Caspar Goodwood: Character Analysis - The Portrait of a Lady

Also Read

      Caspar Goodwood is the second person who has to accept the bitter cup of rejection, served by Isabel. Lord Warburton is the English gentleman. Caspar Goodwood is the American gentleman and Isabel rejects both. Is there a possibility that somebody representing the golden mean between the English gentleman and the American gentleman could be the best choice Isabel could make?

      Caspar Goodwood is a tall, strong, blue-eyed, handsome American gentleman. He is a fresh rendering of the American type like Christopher Newman in The Americans. He is “the son of a proprietor of well-known cotton mills in Massachusetts—a gentleman who had accumulated a considerable fortune in the exercise of this industry. Caspar at present managed the works, and with a judgment and temper which, in spite of keen competition and languid years, had kept their prosperity from dwelling. He had received the better part of his education at Harvard College.

      He had thus discovered in himself a sharp eye for the mystery of mechanics, and had invented an improvement in the cotton spinning process which was now largely used and was known by his name. There were intricate, bristling things he rejoiced in; he liked to organize, to contend, to adminster; he could make people work his will, believe in him, march before him and justify him. Caspar Goodwood had never corresponded to her (Isabel’s) idea of a delightful person, and she supposed that this was why he left her so harshly critical. When, however, Lord Warburton, who not only did correspond with it, but gave an extension to the term, appealed to her approval, she found herself still unsatisfied. It was certainly strange.”

      In the above-quoted lines Caspar Goodwood is revealed to us through Isabel’s consciousness. This description also helps us in ascertaining Isabel’s depth in her approaches and attitudes.

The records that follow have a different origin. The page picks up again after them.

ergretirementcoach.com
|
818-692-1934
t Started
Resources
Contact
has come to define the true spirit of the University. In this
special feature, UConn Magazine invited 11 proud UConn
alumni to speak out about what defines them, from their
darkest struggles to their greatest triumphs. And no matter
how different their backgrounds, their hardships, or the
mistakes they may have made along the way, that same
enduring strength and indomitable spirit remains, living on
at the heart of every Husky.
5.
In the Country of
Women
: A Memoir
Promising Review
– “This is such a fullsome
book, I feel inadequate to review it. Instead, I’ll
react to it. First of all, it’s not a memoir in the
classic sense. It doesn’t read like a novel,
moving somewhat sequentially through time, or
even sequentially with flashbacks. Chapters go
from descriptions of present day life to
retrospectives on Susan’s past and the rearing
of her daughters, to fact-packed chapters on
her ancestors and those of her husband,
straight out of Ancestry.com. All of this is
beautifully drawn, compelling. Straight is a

      Isabel has already refused him before coming to Europe. He pursues her to Europe and begs for her hand. In some encounters between Isabel and Goodwood we find Isabel treating him quite cruelly. But he always tells her that his love will never die, eternal fidelity will always be there from his side no matter how Isabel behaves. In chapter forty-eight Caspar Goodwood comes near the truth that Isabel’s marriage is a complete disaster. Isabel too admits it. He asks her if he may pity her - he would spend his life doing that and the regret that his life had been a complete blank won’t be there. Isabel replied : “Don’t give your life to it, but give a thought to it every now and then.” After the final encounter between Isabel and Goodwood, he calls at the Wimpole street house of Henrietta. His belief that Isabel will go with him even after she had run away from him has not weakened as yet.

      The last encounter between Isabel and Goodwood deserves more discussion. Those who talk a lot about the sex theme in The Portrait of a Lady base their arguments on this very scene. Besides this the fact that 'fear’ is one of the strongest emotions Isabel feels can not be separated from this scene. In this scene Goodwood appeals to Isabel to leave everything behind and start all afresh—“The world is all before us—and the world is very big. I know something about that.” But Isabel says : “The world is very small”. At this point Isabel is both afraid of and attracted by Caspar’s masculinity. Caspar Goodwood has been regarded as a rude and an aggressive symbol of “New World Vitality”. He is a kind of early D. H. Lawrence character. His farewell kiss to Isabel illustrates this—“He glared at her a moment through the dusk and the next instant she felt his arms about her and his lips on her own lips. His kiss was like white lightning a flash that spread again, and stayed; and it was extraordinarily, as if, while she took it, she felt each thing in his hard manhood that had least pleased her, each aggressive fact of his face, his figure, his presence, justified as its intense identity and made one with this act of possession”. Thus he is a symbol of the phallic man in the novel, represents all that was most energetic and creative in the American commercial myth.

      Gilbert Osmond has ‘renounced’ the world, though in actuality he is its (the world’s) “humble slave”. Goodwood too is a man of the world but the accomplishments of Osmond which ensnares Isabel do not figure even as remote possibilities with Goodwood. Isabel’s aesthetic sense would have received nourishment in case she had married Goodwood. The wisdom and maturity which Lord Warburton possesses is also lacking in Goodwood. It is quite simple to understand that Isabel feels a sense of constriction in his presence. His limitations are the limitations of the provincial American culture of the 19th century.